Saved data entries

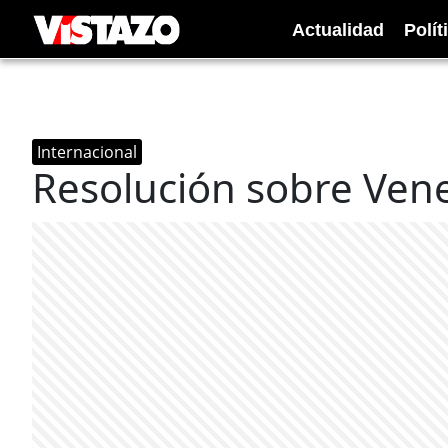
Actualidad
Polít
Internacional
Resolución sobre Vene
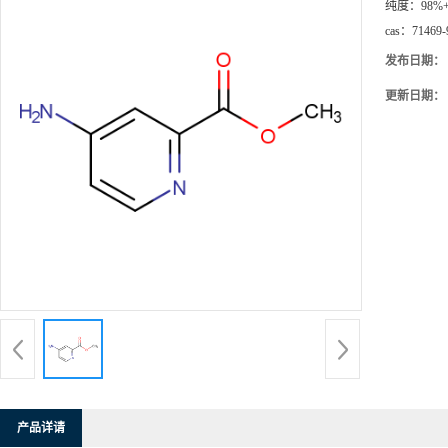
纯度：
98%
cas：
71469-
发布日期：
更新日期：
产品详请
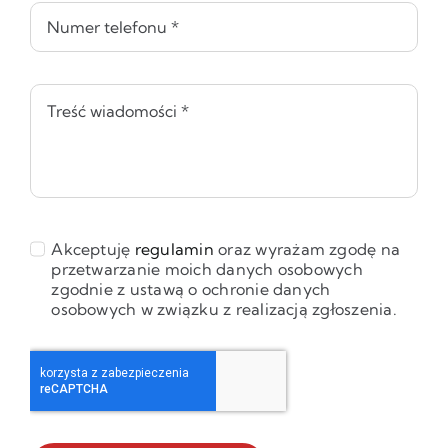
Akceptuję
regulamin
oraz wyrażam zgodę na
przetwarzanie moich danych osobowych
zgodnie z ustawą o ochronie danych
osobowych w związku z realizacją zgłoszenia.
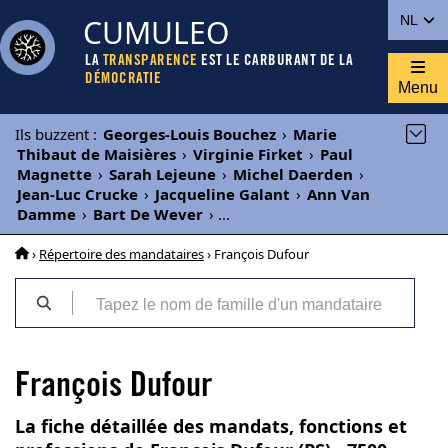
CUMULEO
NL
LA
TRANSPARENCE
EST LE CARBURANT DE LA
DÉMOCRATIE
Menu
Ils buzzent
:
Georges-Louis Bouchez
›
Marie
Thibaut de Maisières
›
Virginie Firket
›
Paul
Magnette
›
Sarah Lejeune
›
Michel Daerden
›
Jean-Luc Crucke
›
Jacqueline Galant
›
Ann Van
Damme
›
Bart De Wever
›
...
›
Répertoire des mandataires
› François Dufour
François Dufour
La fiche détaillée des mandats, fonctions et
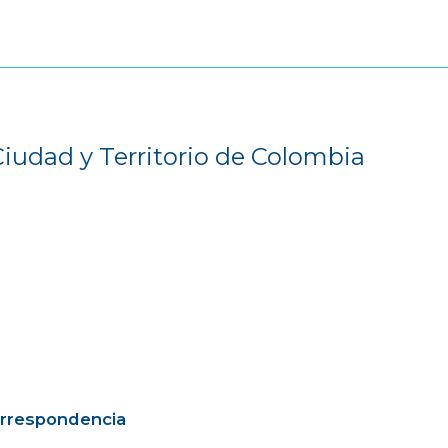
Ciudad y Territorio de Colombia
orrespondencia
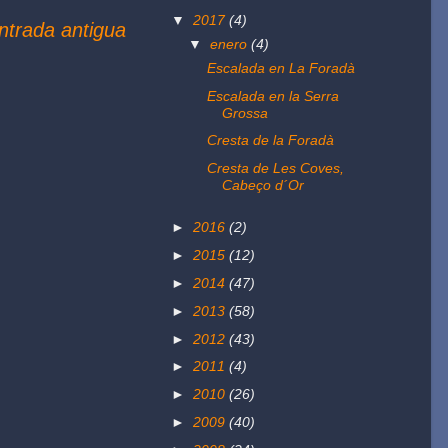
▼
2017
(4)
ntrada antigua
▼
enero
(4)
Escalada en La Foradà
Escalada en la Serra
Grossa
Cresta de la Foradà
Cresta de Les Coves,
Cabeço d´Or
►
2016
(2)
►
2015
(12)
►
2014
(47)
►
2013
(58)
►
2012
(43)
►
2011
(4)
►
2010
(26)
►
2009
(40)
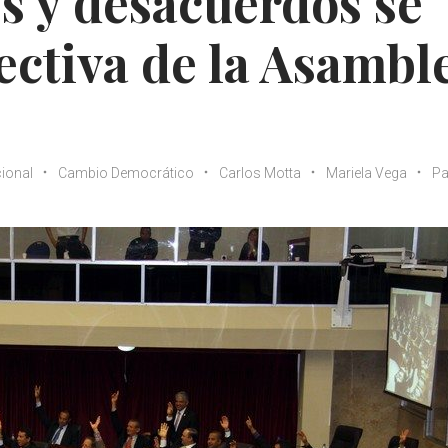
es y desacuerdos se
ectiva de la Asambl
ional
Cambio Democrático
Carlos Motta
Mariela Vega
P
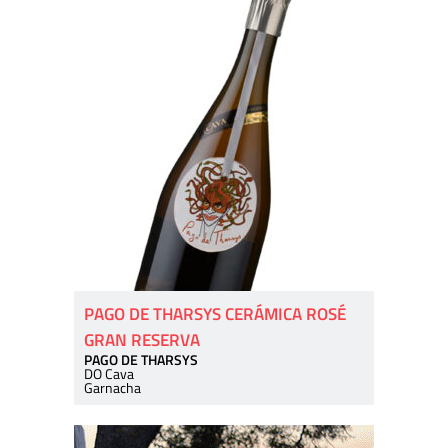
PAGO DE THARSYS CERÁMICA ROSÉ
GRAN RESERVA
PAGO DE THARSYS
DO Cava
Garnacha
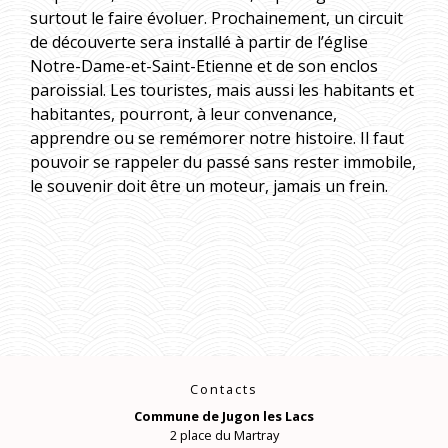
surtout le faire évoluer. Prochainement, un circuit
de découverte sera installé à partir de l’église
Notre-Dame-et-Saint-Etienne et de son enclos
paroissial. Les touristes, mais aussi les habitants et
habitantes, pourront, à leur convenance,
apprendre ou se remémorer notre histoire. Il faut
pouvoir se rappeler du passé sans rester immobile,
le souvenir doit être un moteur, jamais un frein.
Contacts
Commune de Jugon les Lacs
2 place du Martray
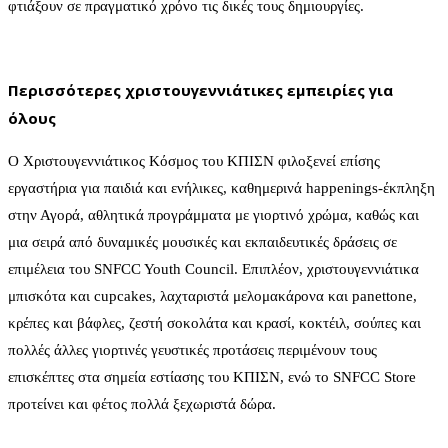
φτιάξουν σε πραγματικό χρόνο τις δικές τους δημιουργίες.
Περισσότερες χριστουγεννιάτικες εμπειρίες για
όλους
Ο Χριστουγεννιάτικος Κόσμος του ΚΠΙΣΝ φιλοξενεί επίσης
εργαστήρια για παιδιά και ενήλικες, καθημερινά happenings-έκπληξη
στην Αγορά, αθλητικά προγράμματα με γιορτινό χρώμα, καθώς και
μια σειρά από δυναμικές μουσικές και εκπαιδευτικές δράσεις σε
επιμέλεια του SNFCC Youth Council. Επιπλέον, χριστουγεννιάτικα
μπισκότα και cupcakes, λαχταριστά μελομακάρονα και panettone,
κρέπες και βάφλες, ζεστή σοκολάτα και κρασί, κοκτέιλ, σούπες και
πολλές άλλες γιορτινές γευστικές προτάσεις περιμένουν τους
επισκέπτες στα σημεία εστίασης του ΚΠΙΣΝ, ενώ το SNFCC Store
προτείνει και φέτος πολλά ξεχωριστά δώρα.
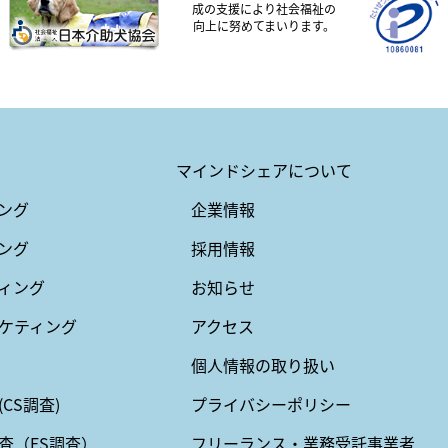
成の支援により社会福祉の
向上に努めてまいります。
マインドシェアについて
ング
企業情報
ング
採用情報
ィング
お知らせ
ケティング
アクセス
個人情報の取り扱い
CS調査)
プライバシーポリシー
査（ES調査）
フリーランス・業務受託事業者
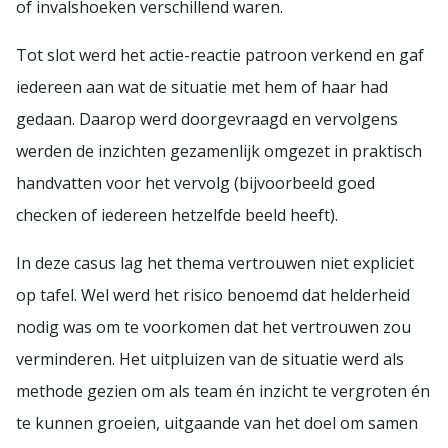
of invalshoeken verschillend waren.
Tot slot werd het actie-reactie patroon verkend en gaf
iedereen aan wat de situatie met hem of haar had
gedaan. Daarop werd doorgevraagd en vervolgens
werden de inzichten gezamenlijk omgezet in praktisch
handvatten voor het vervolg (bijvoorbeeld goed
checken of iedereen hetzelfde beeld heeft).
In deze casus lag het thema vertrouwen niet expliciet
op tafel. Wel werd het risico benoemd dat helderheid
nodig was om te voorkomen dat het vertrouwen zou
verminderen. Het uitpluizen van de situatie werd als
methode gezien om als team én inzicht te vergroten én
te kunnen groeien, uitgaande van het doel om samen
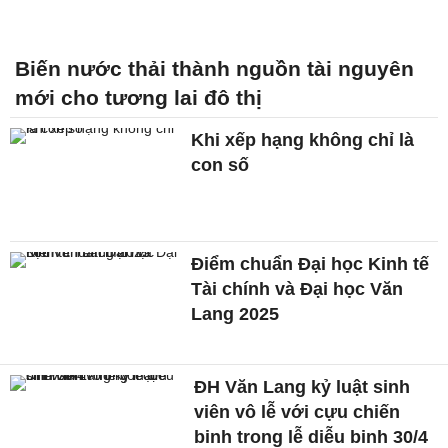
Biến nước thải thành nguồn tài nguyên
mới cho tương lai đô thị
Khi xếp hạng không chỉ là
con số
Điểm chuẩn Đại học Kinh tế
Tài chính và Đại học Văn
Lang 2025
ĐH Văn Lang kỷ luật sinh
viên vô lễ với cựu chiến
binh trong lễ diễu binh 30/4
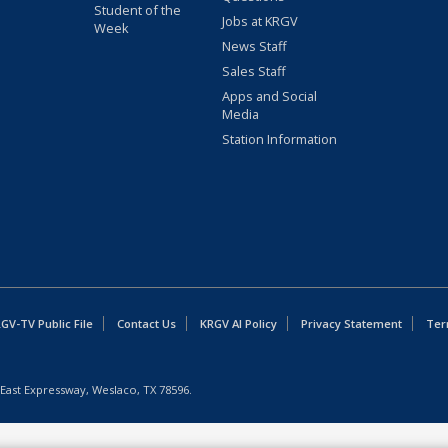
Student of the
Jobs at KRGV
Week
News Staff
Sales Staff
Apps and Social
Media
Station Information
GV-TV Public File
Contact Us
KRGV AI Policy
Privacy Statement
Ter
East Expressway, Weslaco, TX 78596.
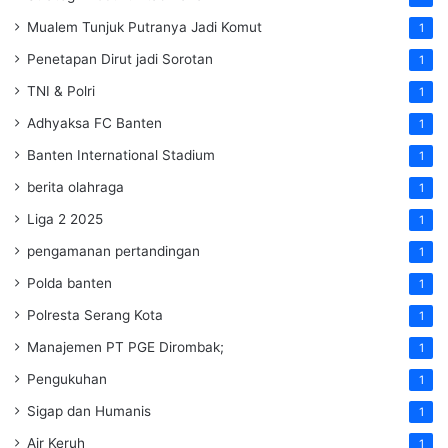
Mualem Tunjuk Putranya Jadi Komut
1
Penetapan Dirut jadi Sorotan
1
TNI & Polri
1
Adhyaksa FC Banten
1
Banten International Stadium
1
berita olahraga
1
Liga 2 2025
1
pengamanan pertandingan
1
Polda banten
1
Polresta Serang Kota
1
Manajemen PT PGE Dirombak;
1
Pengukuhan
1
Sigap dan Humanis
1
Air Keruh
1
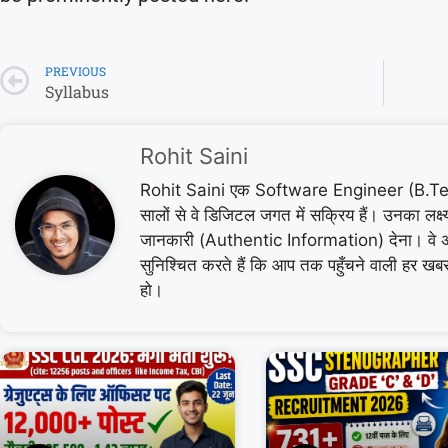
PREVIOUS
Syllabus
Rohit Saini
Rohit Saini एक Software Engineer (B.Tech 
सालों से वे डिजिटल जगत में सक्रिय हैं। उनका लक
जानकारी (Authentic Information) देना। वे 
सुनिश्चित करते हैं कि आप तक पहुँचने वाली हर ख
हो।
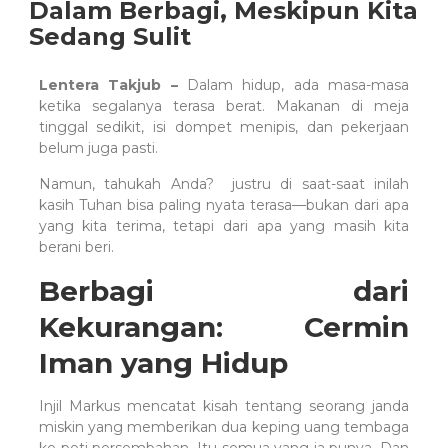
Dalam Berbagi, Meskipun Kita
Sedang Sulit
Lentera Takjub –
Dalam hidup, ada masa-masa
ketika segalanya terasa berat. Makanan di meja
tinggal sedikit, isi dompet menipis, dan pekerjaan
belum juga pasti.
Namun, tahukah Anda? justru di saat-saat inilah
kasih Tuhan bisa paling nyata terasa—bukan dari apa
yang kita terima, tetapi dari apa yang masih kita
berani beri.
Berbagi dari
Kekurangan: Cermin
Iman yang Hidup
Injil Markus mencatat kisah tentang seorang janda
miskin yang memberikan dua keping uang tembaga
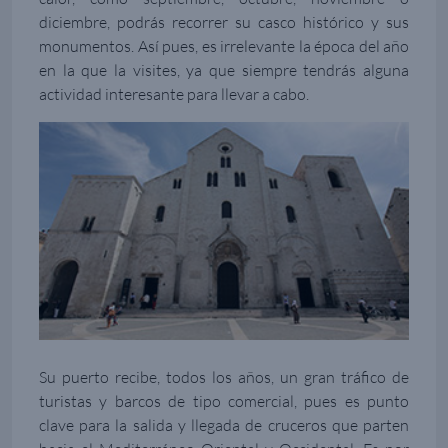
diciembre, podrás recorrer su casco histórico y sus
monumentos. Así pues, es irrelevante la época del año
en la que la visites, ya que siempre tendrás alguna
actividad interesante para llevar a cabo.
Su puerto recibe, todos los años, un gran tráfico de
turistas y barcos de tipo comercial, pues es punto
clave para la salida y llegada de cruceros que parten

Task: Every line above must be printed again exactly, pictures excluded.

Output for this exercise:
Actualidad
Polít
Internacional
Resolución sobre Vene
纯度：
98%
cas：
71469-
发布日期：
更新日期：
产品详请
Akceptuję
regulamin
oraz wyrażam zgodę na
przetwarzanie moich danych osobowych
zgodnie z ustawą o ochronie danych
osobowych w związku z realizacją zgłoszenia.
CUMULEO
NL
LA
TRANSPARENCE
EST LE CARBURANT DE LA
DÉMOCRATIE
Menu
Ils buzzent
:
Georges-Louis Bouchez
›
Marie
Thibaut de Maisières
›
Virginie Firket
›
Paul
Magnette
›
Sarah Lejeune
›
Michel Daerden
›
Jean-Luc Crucke
›
Jacqueline Galant
›
Ann Van
Damme
›
Bart De Wever
›
...
›
Répertoire des mandataires
› François Dufour
François Dufour
La fiche détaillée des mandats, fonctions et
Ciudad y Territorio de Colombia
orrespondencia
▼
2017
(4)
ntrada antigua
▼
enero
(4)
Escalada en La Foradà
Escalada en la Serra
Grossa
Cresta de la Foradà
Cresta de Les Coves,
Cabeço d´Or
►
2016
(2)
►
2015
(12)
►
2014
(47)
►
2013
(58)
►
2012
(43)
►
2011
(4)
►
2010
(26)
►
2009
(40)
es y desacuerdos se
ectiva de la Asambl
ional
Cambio Democrático
Carlos Motta
Mariela Vega
P
PAGO DE THARSYS CERÁMICA ROSÉ
GRAN RESERVA
PAGO DE THARSYS
DO Cava
Garnacha
surtout le faire évoluer. Prochainement, un circuit
de découverte sera installé à partir de l’église
Notre-Dame-et-Saint-Etienne et de son enclos
paroissial. Les touristes, mais aussi les habitants et
habitantes, pourront, à leur convenance,
apprendre ou se remémorer notre histoire. Il faut
pouvoir se rappeler du passé sans rester immobile,
le souvenir doit être un moteur, jamais un frein.
Contacts
Commune de Jugon les Lacs
2 place du Martray
φτιάξουν σε πραγματικό χρόνο τις δικές τους δημιουργίες.
Περισσότερες χριστουγεννιάτικες εμπειρίες για
όλους
Ο Χριστουγεννιάτικος Κόσμος του ΚΠΙΣΝ φιλοξενεί επίσης
εργαστήρια για παιδιά και ενήλικες, καθημερινά happenings-έκπληξη
στην Αγορά, αθλητικά προγράμματα με γιορτινό χρώμα, καθώς και
μια σειρά από δυναμικές μουσικές και εκπαιδευτικές δράσεις σε
επιμέλεια του SNFCC Youth Council. Επιπλέον, χριστουγεννιάτικα
μπισκότα και cupcakes, λαχταριστά μελομακάρονα και panettone,
κρέπες και βάφλες, ζεστή σοκολάτα και κρασί, κοκτέιλ, σούπες και
πολλές άλλες γιορτινές γευστικές προτάσεις περιμένουν τους
επισκέπτες στα σημεία εστίασης του ΚΠΙΣΝ, ενώ το SNFCC Store
προτείνει και φέτος πολλά ξεχωριστά δώρα.
成の支援により社会福祉の
向上に努めてまいります。
マインドシェアについて
ング
企業情報
ング
採用情報
ィング
お知らせ
ケティング
アクセス
個人情報の取り扱い
CS調査)
プライバシーポリシー
査（ES調査）
フリーランス・業務受託事業者
of invalshoeken verschillend waren.
Tot slot werd het actie-reactie patroon verkend en gaf
iedereen aan wat de situatie met hem of haar had
gedaan. Daarop werd doorgevraagd en vervolgens
werden de inzichten gezamenlijk omgezet in praktisch
handvatten voor het vervolg (bijvoorbeeld goed
checken of iedereen hetzelfde beeld heeft).
In deze casus lag het thema vertrouwen niet expliciet
op tafel. Wel werd het risico benoemd dat helderheid
nodig was om te voorkomen dat het vertrouwen zou
verminderen. Het uitpluizen van de situatie werd als
methode gezien om als team én inzicht te vergroten én
te kunnen groeien, uitgaande van het doel om samen
Biến nước thải thành nguồn tài nguyên
mới cho tương lai đô thị
Khi xếp hạng không chỉ là
con số
Điểm chuẩn Đại học Kinh tế
Tài chính và Đại học Văn
Lang 2025
ĐH Văn Lang kỷ luật sinh
viên vô lễ với cựu chiến
binh trong lễ diễu binh 30/4
Student of the
Jobs at KRGV
Week
News Staff
Sales Staff
Apps and Social
Media
Station Information
GV-TV Public File
Contact Us
KRGV AI Policy
Privacy Statement
Ter
East Expressway, Weslaco, TX 78596.
Mualem Tunjuk Putranya Jadi Komut
1
Penetapan Dirut jadi Sorotan
1
TNI & Polri
1
Adhyaksa FC Banten
1
Banten International Stadium
1
berita olahraga
1
Liga 2 2025
1
pengamanan pertandingan
1
Polda banten
1
Polresta Serang Kota
1
Manajemen PT PGE Dirombak;
1
Pengukuhan
1
Sigap dan Humanis
1
Air Keruh
1
PREVIOUS
Syllabus
Rohit Saini
Rohit Saini एक Software Engineer (B.Tech 
सालों से वे डिजिटल जगत में सक्रिय हैं। उनका लक
जानकारी (Authentic Information) देना। वे 
सुनिश्चित करते हैं कि आप तक पहुँचने वाली हर ख
हो।
Dalam Berbagi, Meskipun Kita
Sedang Sulit
Lentera Takjub –
Dalam hidup, ada masa-masa
ketika segalanya terasa berat. Makanan di meja
tinggal sedikit, isi dompet menipis, dan pekerjaan
belum juga pasti.
Namun, tahukah Anda? justru di saat-saat inilah
kasih Tuhan bisa paling nyata terasa—bukan dari apa
yang kita terima, tetapi dari apa yang masih kita
berani beri.
Berbagi dari
Kekurangan: Cermin
Iman yang Hidup
Injil Markus mencatat kisah tentang seorang janda
miskin yang memberikan dua keping uang tembaga
diciembre, podrás recorrer su casco histórico y sus
monumentos. Así pues, es irrelevante la época del año
en la que la visites, ya que siempre tendrás alguna
actividad interesante para llevar a cabo.
Su puerto recibe, todos los años, un gran tráfico de
turistas y barcos de tipo comercial, pues es punto
clave para la salida y llegada de cruceros que parten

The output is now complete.